From Mike Budd, United Faculty of Florida NEA/AFT/AAUP/AFL-CIO
The American Association of University Professors (AAUP) is becoming more of a labor union and less of an old-fashioned advocacy organization, with new, more activist leadership, influenced by increased organizing in the higher education labor movement, and moving to counter more authoritarian management by higher education bosses.
The venerable AAUP, founded in 1915 by John Dewey and Arthur O. Lovejoy, has defended academic freedom and tenure for university professors for more than a century, and continues to enjoy an influence far beyond its relatively small size, based on an older, residual tradition of advocacy and “shared governance.” But since the sixties, as higher education has grown to be a major industry with growing alienation between workers and managers, faculty, students and other campus workers have increasingly realized that we are being managed like workers in other industries. Gradually losing the illusion that our status as highly-educated professionals will magically allow us to continue to exert substantial control over our work, we have begun to organize and join unions, negotiate collective bargaining contracts, and engage in political action in our own and the public interest, including lobbying and strikes. Increasingly in competition with more than a dozen major national unions organizing campus workers, national AAUP since about 2009 has facilitated the transition of some of its more than 500 chapters around the country into unions that bargain collectively, often in affiliation with the American Federation of Teachers.

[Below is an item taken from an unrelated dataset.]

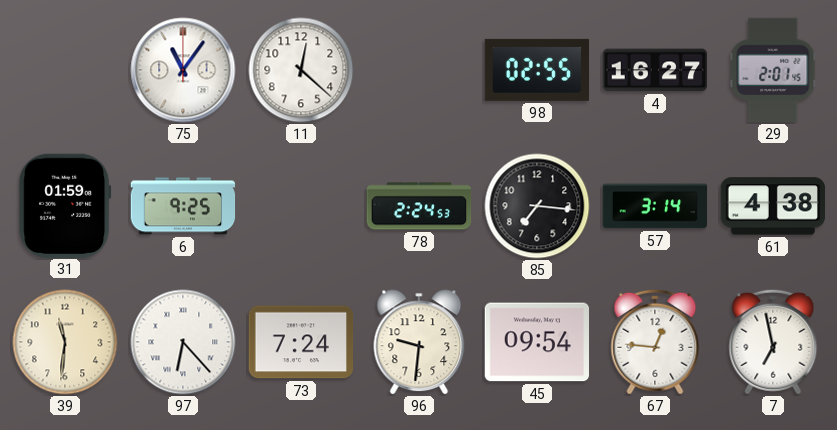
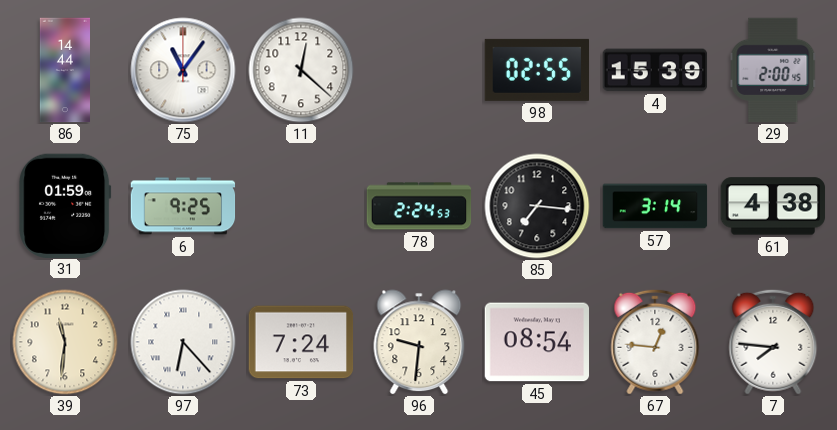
86: none -> 14:44
4: 16:27 -> 15:39
29: 2:01 -> 2:00
45: 09:54 -> 08:54
7: 6:58 -> 7:46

AAUP’s gradual transition into a more active labor union as well as a professional association has been accelerated in recent years as academic bosses adopt neoliberal labor practices of brutal austerity, “running a university like a corporation.” These practices of commodifying higher ed, replacing the public good with private priorities, have reached even the older, relatively affluent and protected liberal arts and research universities where many AAUP chapters represent faculty. Seeking to use its strengths as a think tank for the higher education labor movement, AAUP has responded with valuable blogs, reports and conference presentations focusing increased attention on the majority of faculty who are contingent and beyond its core constituency, demonstrating how precarity erodes academic freedom and how faculty working conditions are student learning conditions.
AAUP’s elected leadership has become more union-oriented and activist in recent years, too, culminating in 2024 with the election of Todd Wolfson as President, supported by a slate of like-minded officers and national council members. Wolfson has been a leader of the Rutgers AAUP-AFT chapter, including during the successful recent strike, and also a leader in HELU.
Wolfson and other AAUP leaders have wasted no time in helping to build the growing higher education labor movement. On September 13, 2024, Wolfson joined other higher ed union leaders from around the country in a press conference and statement of unity that received national attention. To quote from the AAUP’s own statement:
AAUP and Other Labor Leaders Lay Out Vision for Public Higher Ed Under a Harris Presidency
Leaders of multiple national labor organizations representing faculty and staff at hundreds of colleges and universities nationwide held a press conference in Philadelphia today calling on Kamala Harris to ensure our nation’s democratic future through a renewed federal investment in our higher education institutions. The press conference coincided with the release of a Statement of Unity signed by several national unions and labor organizations including the AAUP, AFSCME, AFT, CWA, HELU, NEA, OPEIU, SEIU, UAW, Unite Here, and more.
Our coalition recognizes American higher education as a public good and bedrock of our democracy. However, the current crisis in higher education of declining public funding, ballooning student debt, and widespread job insecurity threatens that promise and jeopardizes learning and working conditions for millions of Americans.
Colleges and universities should propel opportunity for the working class—for students, workers, and communities. This is why higher education labor leaders are calling for full federal funding of public higher education, expanded access, an end to the student debt crisis, and sustainable working conditions for the four million higher education workers that form the backbone of communities in every state in the country. Workers in US community colleges, technical schools, state colleges, and research universities maintain campuses, feed students, teach courses, undertake research, care for patients, and collectively make American higher education the envy of the world.
AAUP is well on its way to joining, and helping to lead, the growing higher education labor movement.